Well, rats. It turns out you can’t make fun of people in a public forum without a bit of blowback. Last year, I hurt the feelings of my husband, my children, and several other members of our community, right here on Page 4.
It’s easy for me to sit here at my desk and crack myself up over these columns I write every week. But, it’s not all fun and games – I agonize over them. I really do. I worry over every word and comma, every phrase and sentence. I try to make sure that I don’t go on and on, and for every three words that end up in the final draft, at least one comes out.
What I didn’t worry about last year was other people’s feelings. I guess I counted on my jocular tone, and my self-deprecation, to serve as a balm to sooth my jokes. Because that’s what they were: jokes. And, here’s the thing: if I’m going to write satire, I’m going to have to poke fun at someone. Otherwise, I’m just telling knock-knock jokes, and, as all you parents out there know, knock-knock jokes really aren’t that funny just like my older daughter.
But, I really meant it all in good fun. I swear I did. I never once sat down to write the Traffic Report with the intent of taking someone down a notch. I love my husband. I love my kids. And, I really do like, or at least respect, the people I wrote about last year.
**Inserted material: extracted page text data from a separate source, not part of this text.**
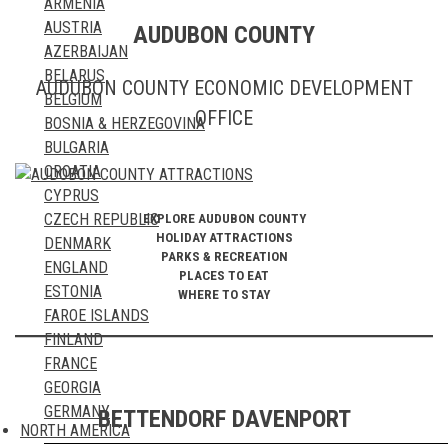
ARMENIA
ST. EUSTATIUS
TURKMENISTAN
AUSTRIA
AUDUBON COUNTY
ST. KITTS & NEVIS
UNITED ARAB EMIRATES
AZERBAIJAN
ST. LUCIA
UZBEKISTAN
BELARUS
ST. MARTIN & SINT MAARTEN
VIETNAM
AUDUBON COUNTY ECONOMIC DEVELOPMENT
BELGIUM
ST. PIERRE & MIQUELON
YEMEN
OFFICE
BOSNIA & HERZEGOVINA
ST. VINCENT & THE GRENADINES
BULGARIA
SURINAME
CROATIA
TRINIDAD & TOBAGO
CYPRUS
TURKS AND CAICOS
CZECH REPUBLIC
EXPLORE AUDUBON COUNTY
US VIRGIN ISLANDS
HOLIDAY ATTRACTIONS
DENMARK
PARKS & RECREATION
ENGLAND
PLACES TO EAT
ESTONIA
WHERE TO STAY
FAROE ISLANDS
FINLAND
FRANCE
GEORGIA
GERMANY
BETTENDORF DAVENPORT
NORTH AMERICA
GIBRALTAR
Even Jimmy the Wallet.
So, I’d like to issue a formal apology to all those whom I have hurt and angered in the past, and all those I will hurt and anger in the future. While I resolve to try to try to go easy on you all, the truth is, I might slip up and strike a nerve. Should this happen to you, simply cut out the letter below, fill in your name and the appropriate details, and hang it on your refrigerator with my sincerest regrets.
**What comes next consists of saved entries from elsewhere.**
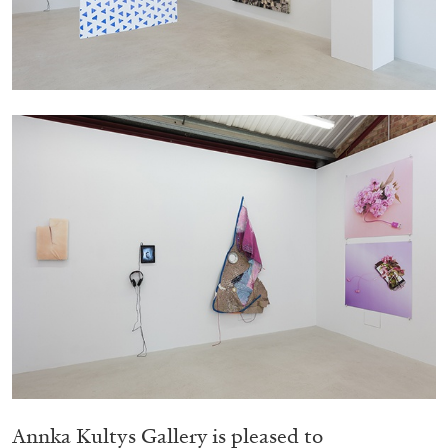
Migros Museum für Gegenwartskunst, Zurich
by Salomé Burstein
07.08.2026
READING TIME
18′
REVIEWS
Annka Kultys Gallery is pleased to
Regarding the Friars Hill Traffic Report in the______________________, 2016, edition of the Mountain Messenger, I apologize for hurting your feelings/inciting your rage (circle one) in my column.
I hope you know it really was all in good fun. I try to make fun of myself as much as I make fun of other people, and I promise to leave you alone in the press for a reasonable amount of time. I hope that you know that I truly respect you/love you (circle one) and it is my hope that blood is thicker than water/time will heal this wound (circle one) and we can be friends/family/professional acquaintances again in the future.
The fact that I’ve upset you humbles me. It was never my intent.